== GOAL OF THE EXERCISE ==
Write out every entry precisely as given, leaving the pictures out.

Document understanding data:
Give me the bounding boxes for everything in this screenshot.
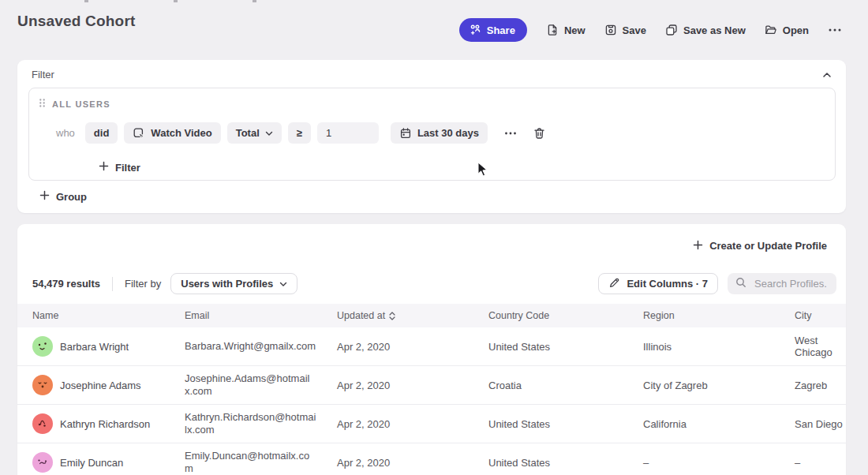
delete-filter-trash-icon[interactable] — [529, 127, 550, 140]
chevron-down-icon — [279, 278, 287, 290]
profiles-table: Name Email Updated at Country Code Regio… — [17, 304, 846, 475]
header-actions: Share New Save Save as New Open — [459, 18, 842, 42]
add-group-button[interactable]: Group — [35, 189, 92, 204]
updated-cell: Apr 2, 2020 — [337, 457, 488, 469]
region-cell: City of Zagreb — [643, 380, 795, 391]
pencil-icon — [608, 277, 620, 291]
save-button[interactable]: Save — [604, 24, 646, 36]
save-label: Save — [623, 24, 646, 36]
filter-group-box: ALL USERS who did Watch Video Total ≥ La… — [28, 88, 836, 181]
updated-cell: Apr 2, 2020 — [337, 380, 488, 391]
create-or-update-profile-button[interactable]: Create or Update Profile — [688, 239, 832, 253]
profile-filter-label: Users with Profiles — [181, 278, 273, 290]
new-button[interactable]: New — [546, 24, 586, 36]
region-cell: – — [643, 457, 795, 469]
date-range-label: Last 30 days — [417, 127, 479, 139]
country-cell: United States — [488, 418, 643, 430]
region-cell: Illinois — [643, 341, 795, 353]
avatar — [32, 452, 53, 473]
who-label: who — [56, 127, 75, 139]
aggregation-label: Total — [236, 127, 260, 139]
aggregation-selector[interactable]: Total — [227, 122, 282, 144]
add-filter-button[interactable]: Filter — [94, 160, 145, 174]
table-row[interactable]: Barbara Wright Barbara.Wright@gmailx.com… — [17, 327, 846, 366]
save-as-new-label: Save as New — [683, 24, 746, 36]
new-document-icon — [546, 24, 559, 36]
more-options-icon[interactable] — [828, 24, 842, 36]
col-header-region[interactable]: Region — [643, 310, 795, 321]
collapse-chevron-up-icon[interactable] — [821, 70, 833, 80]
new-label: New — [564, 24, 586, 36]
col-header-email[interactable]: Email — [185, 310, 337, 321]
plus-icon — [693, 240, 703, 252]
profile-name-cell: Josephine Adams — [32, 375, 185, 395]
calendar-icon — [399, 127, 412, 140]
edit-columns-button[interactable]: Edit Columns · 7 — [598, 273, 718, 294]
open-button[interactable]: Open — [765, 24, 809, 36]
region-cell: California — [643, 418, 795, 430]
avatar — [32, 375, 53, 395]
city-cell: West Chicago — [795, 335, 846, 358]
table-row[interactable]: Kathryn Richardson Kathryn.Richardson@ho… — [17, 405, 846, 443]
table-header-row: Name Email Updated at Country Code Regio… — [17, 304, 846, 327]
profile-search — [728, 273, 836, 294]
chevron-down-icon — [265, 127, 273, 139]
divider — [112, 277, 113, 291]
avatar — [32, 336, 53, 357]
city-cell: Zagreb — [795, 380, 846, 391]
updated-cell: Apr 2, 2020 — [337, 341, 488, 353]
plus-icon — [99, 161, 109, 174]
city-cell: – — [795, 457, 846, 469]
results-panel: Create or Update Profile 54,479 results … — [17, 224, 846, 475]
country-cell: Croatia — [488, 380, 643, 391]
copy-icon — [665, 24, 678, 36]
email-cell: Kathryn.Richardson@hotmailx.com — [185, 411, 337, 436]
page-header: Unsaved Cohort Share New Save Save as Ne… — [0, 0, 868, 55]
table-row[interactable]: Josephine Adams Josephine.Adams@hotmailx… — [17, 366, 846, 405]
share-users-icon — [469, 24, 481, 36]
col-header-country-code[interactable]: Country Code — [488, 310, 643, 321]
filter-panel: Filter ALL USERS who did Watch Video Tot… — [17, 60, 846, 213]
did-label: did — [94, 127, 110, 139]
edit-columns-label: Edit Columns · 7 — [627, 278, 708, 290]
col-header-updated-at[interactable]: Updated at — [337, 310, 488, 321]
avatar — [32, 413, 53, 434]
profile-name-cell: Barbara Wright — [32, 336, 185, 357]
filter-by-label: Filter by — [125, 278, 161, 290]
event-selector[interactable]: Watch Video — [124, 122, 220, 144]
operator-label: ≥ — [297, 127, 302, 139]
operator-selector[interactable]: ≥ — [288, 122, 311, 144]
row-more-options-icon[interactable] — [499, 128, 522, 139]
save-as-new-button[interactable]: Save as New — [665, 24, 746, 36]
filter-condition-row: who did Watch Video Total ≥ Last 30 days — [56, 122, 825, 144]
country-cell: United States — [488, 457, 643, 469]
table-row[interactable]: Emily Duncan Emily.Duncan@hotmailx.com A… — [17, 443, 846, 475]
updated-cell: Apr 2, 2020 — [337, 418, 488, 430]
date-range-selector[interactable]: Last 30 days — [391, 122, 488, 144]
search-input[interactable] — [753, 277, 829, 290]
share-button[interactable]: Share — [459, 18, 527, 42]
add-filter-label: Filter — [115, 162, 140, 174]
filter-panel-title: Filter — [32, 69, 54, 80]
event-icon — [133, 127, 145, 140]
email-cell: Barbara.Wright@gmailx.com — [185, 340, 337, 353]
plus-icon — [39, 190, 50, 203]
email-cell: Josephine.Adams@hotmailx.com — [185, 372, 337, 398]
col-header-name[interactable]: Name — [32, 310, 185, 321]
group-scope-label: ALL USERS — [52, 99, 110, 109]
did-selector[interactable]: did — [85, 122, 118, 144]
profile-name-cell: Emily Duncan — [32, 452, 185, 473]
col-header-city[interactable]: City — [795, 310, 846, 321]
cohort-builder-screen: { "colors": { "accent": "#4b40d6", "page… — [0, 0, 868, 475]
email-cell: Emily.Duncan@hotmailx.com — [185, 450, 337, 475]
threshold-input[interactable] — [317, 122, 379, 144]
profile-filter-dropdown[interactable]: Users with Profiles — [170, 273, 297, 294]
save-icon — [604, 24, 617, 36]
create-or-update-profile-label: Create or Update Profile — [709, 240, 827, 252]
drag-handle-icon[interactable] — [39, 97, 46, 111]
page-title: Unsaved Cohort — [17, 13, 136, 30]
result-count: 54,479 results — [32, 278, 100, 290]
add-group-label: Group — [56, 191, 87, 203]
country-cell: United States — [488, 341, 643, 353]
search-icon — [735, 277, 746, 291]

== OUTPUT OF THE EXERCISE ==
Give me the bounding boxes for everything in this screenshot.
delete-filter-trash-icon[interactable] — [529, 127, 550, 140]
chevron-down-icon — [279, 278, 287, 290]
profiles-table: Name Email Updated at Country Code Regio… — [17, 304, 846, 475]
header-actions: Share New Save Save as New Open — [459, 18, 842, 42]
add-group-button[interactable]: Group — [35, 189, 92, 204]
updated-cell: Apr 2, 2020 — [337, 457, 488, 469]
region-cell: City of Zagreb — [643, 380, 795, 391]
pencil-icon — [608, 277, 620, 291]
save-button[interactable]: Save — [604, 24, 646, 36]
save-label: Save — [623, 24, 646, 36]
filter-group-box: ALL USERS who did Watch Video Total ≥ La… — [28, 88, 836, 181]
updated-cell: Apr 2, 2020 — [337, 380, 488, 391]
create-or-update-profile-button[interactable]: Create or Update Profile — [688, 239, 832, 253]
profile-filter-label: Users with Profiles — [181, 278, 273, 290]
new-button[interactable]: New — [546, 24, 586, 36]
region-cell: – — [643, 457, 795, 469]
date-range-label: Last 30 days — [417, 127, 479, 139]
country-cell: United States — [488, 418, 643, 430]
region-cell: Illinois — [643, 341, 795, 353]
avatar — [32, 452, 53, 473]
who-label: who — [56, 127, 75, 139]
aggregation-label: Total — [236, 127, 260, 139]
aggregation-selector[interactable]: Total — [227, 122, 282, 144]
add-filter-button[interactable]: Filter — [94, 160, 145, 174]
table-row[interactable]: Barbara Wright Barbara.Wright@gmailx.com… — [17, 327, 846, 366]
save-as-new-label: Save as New — [683, 24, 746, 36]
new-document-icon — [546, 24, 559, 36]
more-options-icon[interactable] — [828, 24, 842, 36]
col-header-region[interactable]: Region — [643, 310, 795, 321]
collapse-chevron-up-icon[interactable] — [821, 70, 833, 80]
new-label: New — [564, 24, 586, 36]
col-header-email[interactable]: Email — [185, 310, 337, 321]
plus-icon — [693, 240, 703, 252]
profile-name-cell: Josephine Adams — [32, 375, 185, 395]
calendar-icon — [399, 127, 412, 140]
edit-columns-button[interactable]: Edit Columns · 7 — [598, 273, 718, 294]
open-button[interactable]: Open — [765, 24, 809, 36]
region-cell: California — [643, 418, 795, 430]
avatar — [32, 375, 53, 395]
city-cell: West Chicago — [795, 335, 846, 358]
table-row[interactable]: Kathryn Richardson Kathryn.Richardson@ho… — [17, 405, 846, 443]
table-header-row: Name Email Updated at Country Code Regio… — [17, 304, 846, 327]
profile-search — [728, 273, 836, 294]
chevron-down-icon — [265, 127, 273, 139]
divider — [112, 277, 113, 291]
avatar — [32, 336, 53, 357]
city-cell: Zagreb — [795, 380, 846, 391]
updated-cell: Apr 2, 2020 — [337, 341, 488, 353]
plus-icon — [99, 161, 109, 174]
city-cell: – — [795, 457, 846, 469]
results-panel: Create or Update Profile 54,479 results … — [17, 224, 846, 475]
country-cell: Croatia — [488, 380, 643, 391]
copy-icon — [665, 24, 678, 36]
email-cell: Kathryn.Richardson@hotmailx.com — [185, 411, 337, 436]
page-header: Unsaved Cohort Share New Save Save as Ne… — [0, 0, 868, 55]
table-row[interactable]: Josephine Adams Josephine.Adams@hotmailx… — [17, 366, 846, 405]
share-users-icon — [469, 24, 481, 36]
col-header-country-code[interactable]: Country Code — [488, 310, 643, 321]
filter-panel: Filter ALL USERS who did Watch Video Tot… — [17, 60, 846, 213]
did-label: did — [94, 127, 110, 139]
edit-columns-label: Edit Columns · 7 — [627, 278, 708, 290]
col-header-updated-at[interactable]: Updated at — [337, 310, 488, 321]
avatar — [32, 413, 53, 434]
profile-name-cell: Barbara Wright — [32, 336, 185, 357]
filter-by-label: Filter by — [125, 278, 161, 290]
event-selector[interactable]: Watch Video — [124, 122, 220, 144]
operator-label: ≥ — [297, 127, 302, 139]
operator-selector[interactable]: ≥ — [288, 122, 311, 144]
row-more-options-icon[interactable] — [499, 128, 522, 139]
save-as-new-button[interactable]: Save as New — [665, 24, 746, 36]
filter-condition-row: who did Watch Video Total ≥ Last 30 days — [56, 122, 825, 144]
country-cell: United States — [488, 457, 643, 469]
table-row[interactable]: Emily Duncan Emily.Duncan@hotmailx.com A… — [17, 443, 846, 475]
updated-cell: Apr 2, 2020 — [337, 418, 488, 430]
date-range-selector[interactable]: Last 30 days — [391, 122, 488, 144]
search-input[interactable] — [753, 277, 829, 290]
share-button[interactable]: Share — [459, 18, 527, 42]
add-filter-label: Filter — [115, 162, 140, 174]
filter-panel-title: Filter — [32, 69, 54, 80]
event-icon — [133, 127, 145, 140]
email-cell: Barbara.Wright@gmailx.com — [185, 340, 337, 353]
plus-icon — [39, 190, 50, 203]
email-cell: Josephine.Adams@hotmailx.com — [185, 372, 337, 398]
col-header-name[interactable]: Name — [32, 310, 185, 321]
group-scope-label: ALL USERS — [52, 99, 110, 109]
did-selector[interactable]: did — [85, 122, 118, 144]
profile-name-cell: Emily Duncan — [32, 452, 185, 473]
col-header-city[interactable]: City — [795, 310, 846, 321]
cohort-builder-screen: { "colors": { "accent": "#4b40d6", "page… — [0, 0, 868, 475]
email-cell: Emily.Duncan@hotmailx.com — [185, 450, 337, 475]
threshold-input[interactable] — [317, 122, 379, 144]
profile-filter-dropdown[interactable]: Users with Profiles — [170, 273, 297, 294]
save-icon — [604, 24, 617, 36]
create-or-update-profile-label: Create or Update Profile — [709, 240, 827, 252]
drag-handle-icon[interactable] — [39, 97, 46, 111]
page-title: Unsaved Cohort — [17, 13, 136, 30]
result-count: 54,479 results — [32, 278, 100, 290]
add-group-label: Group — [56, 191, 87, 203]
country-cell: United States — [488, 341, 643, 353]
search-icon — [735, 277, 746, 291]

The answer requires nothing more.